ObamaCare’s enrollment in its second year is at 11.4 million people, a total far exceeding the 7 million who signed up last year.
That figure is also expected to rise with more than a dozen states still finalizing their enrollment counts. Already, key states like Texas, Arizona, Indiana and Ohio have doubled their enrollment figures.
Some voices say enrollment is still a bit disappointing, given lower than expected figures in California. Critics worry many people who lack insurance are still not being found.
But overall, the news has been good for the administration. Here’s three reasons why it is getting better numbers for ObamaCare 2.0:
A functioning HealthCare.gov
The first year of ObamaCare enrollment was largely defined by its barely functional, $2 billion website, HealthCare.gov. The mess of glitches prevented millions from logging on and made headlines nationally.
This year, the site functioned much better. Health and Human Services Secretary Sylvia Matthews Burwell on Wednesday said it “was up 99 percent of the time.”
The website saw its busiest-ever day on Feb. 15, which was the final day to enroll for coverage in 2015. In all, 32.5 million people visited the website since November, showing a much stronger system.

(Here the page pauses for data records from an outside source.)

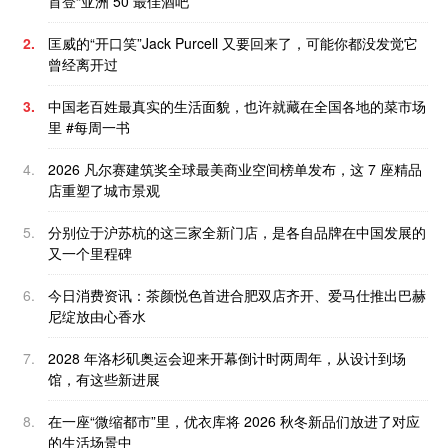
首登“亚洲 50 最佳酒吧”
2.
匡威的“开口笑”Jack Purcell 又要回来了，可能你都没发觉它
曾经离开过
3.
中国老百姓最真实的生活面貌，也许就藏在全国各地的菜市场
里 #每周一书
4.
2026 凡尔赛建筑奖全球最美商业空间榜单发布，这 7 座精品
店重塑了城市景观
5.
分别位于沪苏杭的这三家全新门店，是各自品牌在中国发展的
又一个里程碑
6.
今日消费资讯：茶颜悦色首进合肥双店齐开、爱马仕推出巴赫
尼绽放由心香水
7.
2028 年洛杉矶奥运会迎来开幕倒计时两周年，从设计到场
馆，有这些新进展
8.
在一座“微缩都市”里，优衣库将 2026 秋冬新品们放进了对应
的生活场景中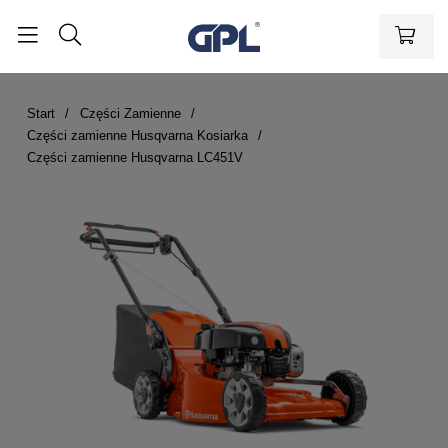
Start
Części Zamienne
Części zamienne Husqvarna Kosiarka
Części zamienne Husqvarna LC451V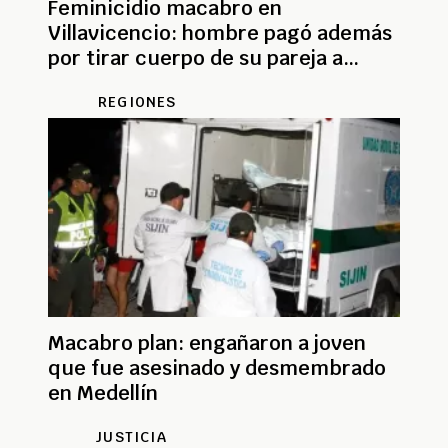
Feminicidio macabro en
Villavicencio: hombre pagó además
por tirar cuerpo de su pareja a
abismo
REGIONES
Macabro plan: engañaron a joven
que fue asesinado y desmembrado
en Medellín
JUSTICIA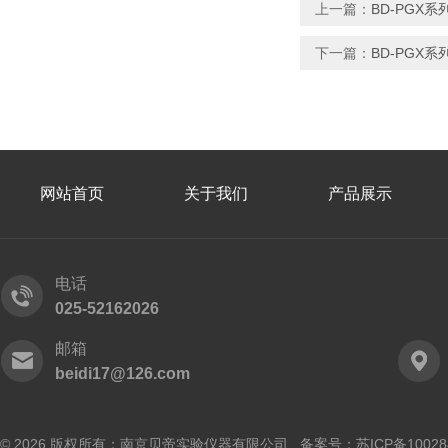
上一篇：
BD-PGX
下一篇：
BD-PGX
网站首页
关于我们
产品展示
电话
025-52162026
邮箱
beidi17@126.com
© 2026 版权所有：南京贝帝实验仪器有限公司 备案号：
苏ICP备10028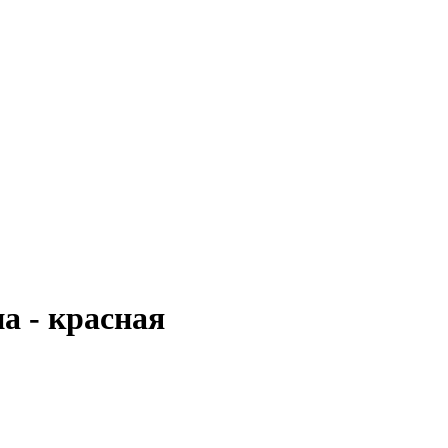
а - красная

Poorly managed state exchanges, like that in Maryland, also rebooted in 2015. Traffic on Maryland’s site increased 300 percent and enrollment on the exchange nearly doubled.
“We really could not be more pleased with how it’s going,” Caroline Quattrocki, the executive director of Maryland’s exchange, told reporters Wednesday. “Last time around, we had to focus on the website working. Now we can really drill down on who’s left out there.”
While there were still some hiccups, the disaster of 2013, when only a handful of people registered for healthcare when the site opened, was not repeated.
“Not having two months of bad IT – and bad publicity about bad IT – is definitely helpful,” said Caroline Pearson, vice president of the consulting group Avalere Health.
The Obama administration tapped Burwell to take over at the agency after flak from Democrats over last year’s botched rollout.
In a marked change from her predecessor, Burwell handed over control of ObamaCare signups to a small team of officials, rather than relying on broad oversight across the department.
Kevin Counihan became the marketplace’s CEO while Andy Slavitt, the well-known HealthCare.gov guru, became the agency’s deputy administrator.
The new lineup created a stronger chain of command that Burwell said allowed her team to flag new issues faster.
“Whenever I was out on the road, by 5:30 that afternoon, the input from those stakeholders would be discussed by us,” she told reporters. “We’ve been trying to keep turning that crank quickly.”
Burwell and her team are likely to get credit from the White House for this year’s smoother enrollment period.
A more targeted outreach
After millions of people gained insurance for the first time last year, the administration shifted its focus to groups who were more likely to remain uninsured – Latino and black populations.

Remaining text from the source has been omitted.